Intro
Google’s Gary Illyes recently discussed the reasons behind the frustrating "crawled but not indexed" errors during an interview at the SERP Conf 2024 conference in Bulgaria. His insights shed light on this common issue and offer valuable guidance for resolving it.
Key Points:
1. Content Similarity:
- Illyes confirmed that one reason for this error is content similarity. If a page's content closely mirrors other already indexed content, Google may choose not to index it.
2. General Site Quality:
- The overall quality of a website significantly impacts indexing. A high number of "crawled but not indexed" pages can indicate quality issues with the site.
3. Technical Issues:
- Technical problems, such as serving the same content across multiple URLs, can also lead to this error. Google’s perception of the site might change if such issues are detected.
4. Duplication:
- Duplicate content is another major factor. Google might crawl a page but decide not to index it if a similar version with better signals already exists in its index.
Detailed Explanation:
During the interview, Illyes responded to a question about whether the "crawled but not indexed" error could result from a page being too similar to already indexed content. He confirmed this could be one reason but emphasized that several factors contribute to this issue.
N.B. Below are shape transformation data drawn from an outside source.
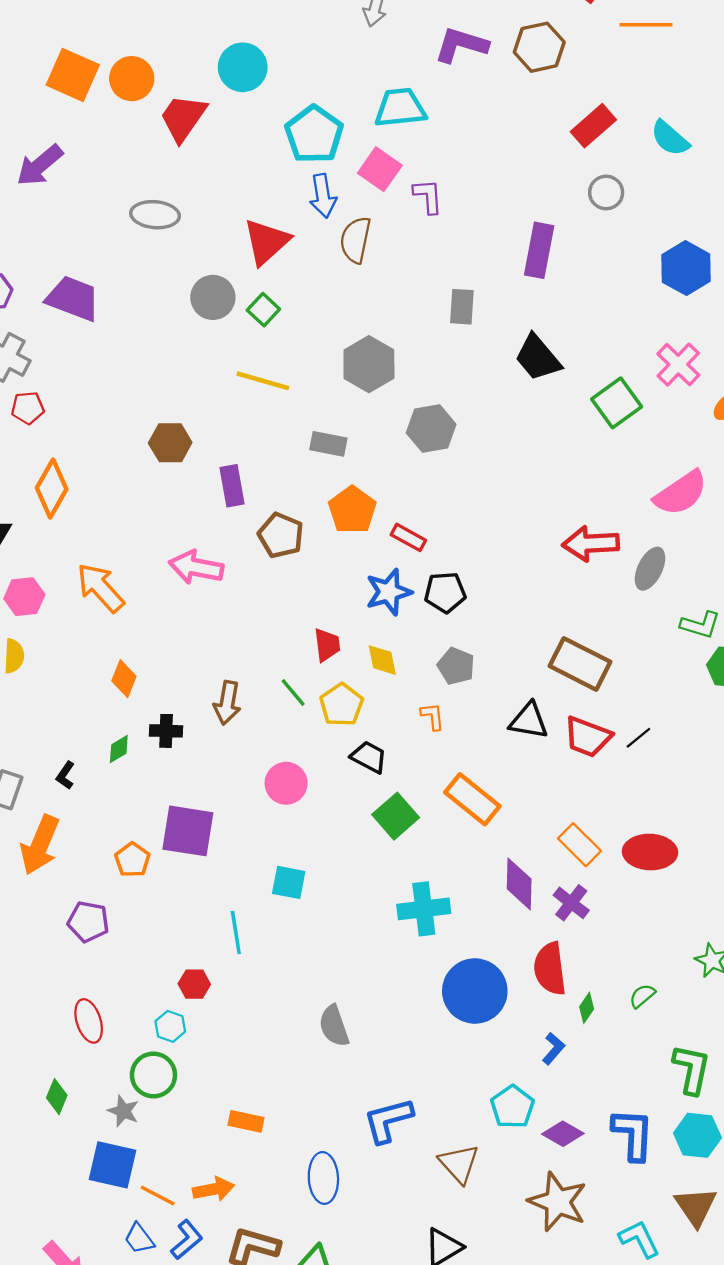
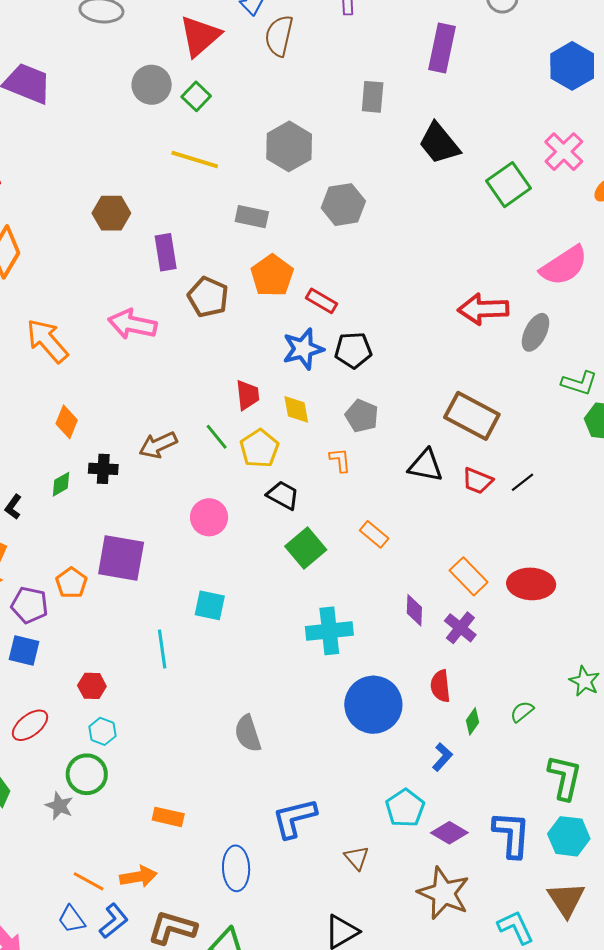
brown arrow: (227, 703) -> (158, 445), turned 54
red trapezoid: (588, 737) -> (477, 481), size x0.7
orange rectangle: (472, 799) -> (374, 534), size x0.6
purple diamond: (519, 884) -> (414, 610), size x0.7
purple pentagon: (88, 922) -> (30, 605), moved
red semicircle: (550, 969) -> (440, 686), size x0.7
red hexagon: (194, 984) -> (92, 686), moved
red ellipse: (89, 1021) -> (30, 725), turned 69
brown triangle: (459, 1164) -> (357, 858), size x0.7
blue square: (112, 1165) -> (24, 650), moved, size x0.7

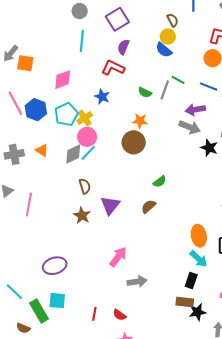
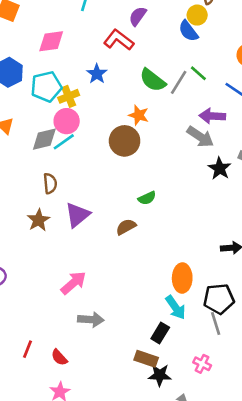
green semicircle: (145, 92) -> (153, 80), size x1.5

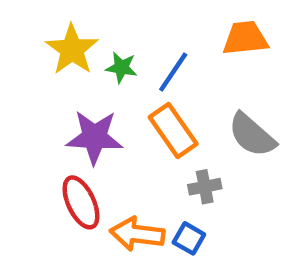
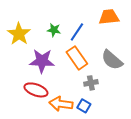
yellow star: (72, 49) -> (19, 34), moved
red ellipse: (81, 202) -> (36, 90), turned -45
Granularity and Complexity:
Illyes noted the complexity of categorizing these errors due to the way data is handled internally at Google. He explained that while duplicate content is a significant factor, there are many other potential reasons for this error.
Quality Issues:
Illyes highlighted that the general quality of a site can greatly influence indexing. A surge in "crawled but not indexed" pages might hint at a decline in Google's perception of the site’s quality. This could be due to various reasons, including poor content or technical errors.
Technical Problems:
Technical issues, such as a website mistakenly serving the same content for different URLs, can also lead to this problem. Such errors can cause Google to reconsider its indexing decisions.
Site Signals:
Illyes mentioned that if another site with better signals hosts the same content, Google might prefer to index that site instead. This scenario often occurs with syndicated content where the original publisher’s version is not indexed.
Practical Takeaways:
Understanding these causes can help webmasters debug and fix "crawled but not indexed" errors. Key actions include:
-
Review Content Similarity: Ensure your content is unique and not too similar to existing indexed content.
-
Enhance Site Quality: Focus on improving the overall quality of your site to enhance its perception by Google.
-
Resolve Technical Issues: Address any technical issues that might cause duplicate content or other problems.
-
Monitor Site Signals: Be aware of how your site’s signals compare to others, especially if your content is syndicated.
By addressing these areas, you can improve your chances of having your pages indexed by Google.